- _DIRECTIONS FOR THIS TASK_
Look through the records and copy each line that has "header" in it.

- _EXTRACTED MATERIAL_
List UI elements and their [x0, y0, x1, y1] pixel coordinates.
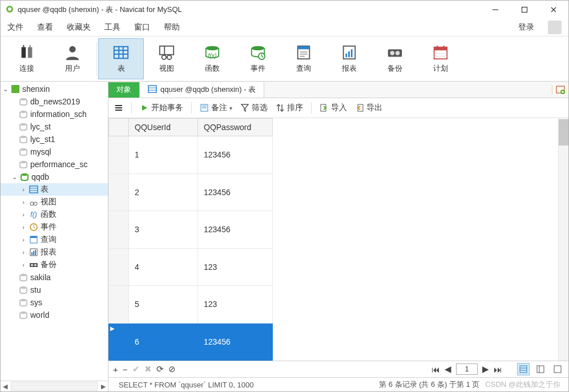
menu-login[interactable]: 登录	[518, 22, 534, 33]
data-grid[interactable]: QQUserId QQPassword 11234562123456312345…	[108, 118, 568, 361]
scroll-right-icon[interactable]: ▶	[99, 383, 108, 390]
tree-sub-function[interactable]: ›f()函数	[1, 208, 108, 221]
memo-button[interactable]: 备注▾	[200, 103, 232, 113]
tree-sub-event[interactable]: ›事件	[1, 221, 108, 233]
tab-object[interactable]: 对象	[108, 82, 140, 98]
menu-file[interactable]: 文件	[7, 22, 23, 33]
cell-qquserid[interactable]: 5	[129, 286, 198, 324]
confirm-button[interactable]: ✔	[132, 364, 140, 374]
toolbar-query[interactable]: 查询	[281, 38, 326, 79]
tree-sub-report[interactable]: ›报表	[1, 246, 108, 258]
cell-qqpassword[interactable]: 123456	[198, 211, 273, 249]
row-gutter[interactable]	[109, 323, 129, 361]
cell-qqpassword[interactable]: 123	[198, 286, 273, 324]
toolbar-event[interactable]: 事件	[235, 38, 281, 79]
grid-vscroll[interactable]	[558, 118, 568, 361]
table-row[interactable]: 2123456	[109, 173, 273, 211]
cancel-button[interactable]: ✖	[144, 364, 152, 374]
detail-view-button[interactable]	[551, 363, 564, 375]
tree-sub-view[interactable]: ›视图	[1, 196, 108, 208]
toolbar-user[interactable]: 用户	[50, 38, 95, 79]
tree-db-item[interactable]: lyc_st1	[1, 133, 108, 146]
tab-add-button[interactable]	[552, 85, 568, 94]
table-row[interactable]: 1123456	[109, 136, 273, 174]
close-button[interactable]	[540, 2, 566, 18]
toolbar-schedule[interactable]: 计划	[418, 38, 463, 79]
delete-row-button[interactable]: −	[123, 365, 128, 374]
cell-qquserid[interactable]: 6	[129, 323, 198, 361]
menu-window[interactable]: 窗口	[134, 22, 150, 33]
toolbar-table[interactable]: 表	[98, 38, 144, 79]
refresh-button[interactable]: ⟳	[156, 364, 164, 374]
tree-db-open[interactable]: ⌄ qqdb	[1, 171, 108, 183]
begin-transaction-button[interactable]: 开始事务	[140, 103, 183, 113]
last-page-button[interactable]: ⏭	[494, 365, 502, 374]
table-row[interactable]: 5123	[109, 286, 273, 324]
toolbar-report[interactable]: 报表	[326, 38, 372, 79]
maximize-button[interactable]	[511, 2, 537, 18]
row-gutter[interactable]	[109, 211, 129, 249]
grid-view-button[interactable]	[517, 363, 530, 375]
toolbar-backup[interactable]: 备份	[372, 38, 418, 79]
tree-db-item[interactable]: db_news2019	[1, 95, 108, 108]
first-page-button[interactable]: ⏮	[431, 365, 440, 374]
tree-db-item[interactable]: world	[1, 309, 108, 321]
table-row[interactable]: 4123	[109, 248, 273, 286]
tree-sub-query[interactable]: ›查询	[1, 233, 108, 246]
data-table[interactable]: QQUserId QQPassword 11234562123456312345…	[108, 118, 273, 361]
row-gutter[interactable]	[109, 286, 129, 324]
cell-qqpassword[interactable]: 123	[198, 248, 273, 286]
toolbar-view[interactable]: 视图	[144, 38, 189, 79]
cell-qqpassword[interactable]: 123456	[198, 173, 273, 211]
tab-current[interactable]: qquser @qqdb (shenxin) - 表	[140, 82, 264, 98]
sidebar-hscroll[interactable]: ◀ ▶	[1, 381, 108, 391]
cell-qquserid[interactable]: 4	[129, 248, 198, 286]
menu-favorites[interactable]: 收藏夹	[67, 22, 91, 33]
column-header[interactable]: QQUserId	[129, 119, 198, 136]
tree-db-item[interactable]: sys	[1, 296, 108, 309]
menu-view[interactable]: 查看	[37, 22, 53, 33]
tree-sub-table[interactable]: ›表	[1, 183, 108, 196]
cell-qquserid[interactable]: 1	[129, 136, 198, 174]
connection-tree[interactable]: ⌄ shenxin db_news2019 information_sch ly…	[1, 82, 108, 381]
page-input[interactable]: 1	[456, 363, 478, 375]
cell-qqpassword[interactable]: 123456	[198, 323, 273, 361]
toolbar-function[interactable]: f(x) 函数	[189, 38, 235, 79]
minimize-button[interactable]	[482, 2, 508, 18]
table-row[interactable]: 6123456	[109, 323, 273, 361]
avatar-icon[interactable]	[548, 21, 562, 34]
row-gutter[interactable]	[109, 173, 129, 211]
menu-tools[interactable]: 工具	[104, 22, 120, 33]
tree-db-item[interactable]: lyc_st	[1, 120, 108, 133]
row-gutter[interactable]	[109, 136, 129, 174]
import-button[interactable]: 导入	[320, 103, 347, 113]
scroll-thumb[interactable]	[559, 119, 568, 146]
next-page-button[interactable]: ▶	[482, 364, 489, 374]
tree-connection[interactable]: ⌄ shenxin	[1, 83, 108, 95]
tree-db-item[interactable]: performance_sc	[1, 158, 108, 171]
cell-qquserid[interactable]: 3	[129, 211, 198, 249]
column-header[interactable]: QQPassword	[198, 119, 273, 136]
add-row-button[interactable]: +	[113, 365, 118, 374]
row-gutter[interactable]	[109, 248, 129, 286]
sort-button[interactable]: 排序	[276, 103, 303, 113]
tree-db-item[interactable]: mysql	[1, 146, 108, 158]
scroll-track[interactable]	[11, 382, 98, 391]
tree-sub-backup[interactable]: ›备份	[1, 258, 108, 271]
form-view-button[interactable]	[534, 363, 547, 375]
toolbar-connect[interactable]: 连接	[4, 38, 50, 79]
filter-button[interactable]: 筛选	[240, 103, 268, 113]
toggle-panel-button[interactable]	[114, 103, 123, 112]
tree-db-item[interactable]: sakila	[1, 271, 108, 284]
tree-db-item[interactable]: information_sch	[1, 108, 108, 120]
cell-qquserid[interactable]: 2	[129, 173, 198, 211]
cell-qqpassword[interactable]: 123456	[198, 136, 273, 174]
prev-page-button[interactable]: ◀	[445, 364, 451, 374]
menu-help[interactable]: 帮助	[164, 22, 180, 33]
stop-button[interactable]: ⊘	[168, 364, 176, 374]
table-row[interactable]: 3123456	[109, 211, 273, 249]
scroll-left-icon[interactable]: ◀	[1, 383, 10, 390]
tree-db-item[interactable]: stu	[1, 284, 108, 296]
export-button[interactable]: 导出	[355, 103, 382, 113]
tree-db-open-label: qqdb	[31, 172, 49, 181]
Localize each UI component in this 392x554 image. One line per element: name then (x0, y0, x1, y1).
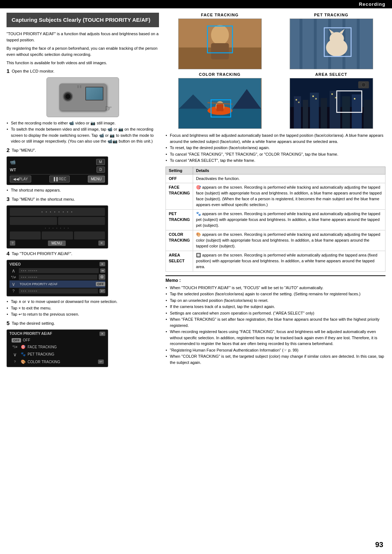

- _RESULT_
column-header[interactable]: QQUserId	[129, 119, 198, 136]
column-header[interactable]: QQPassword	[198, 119, 273, 136]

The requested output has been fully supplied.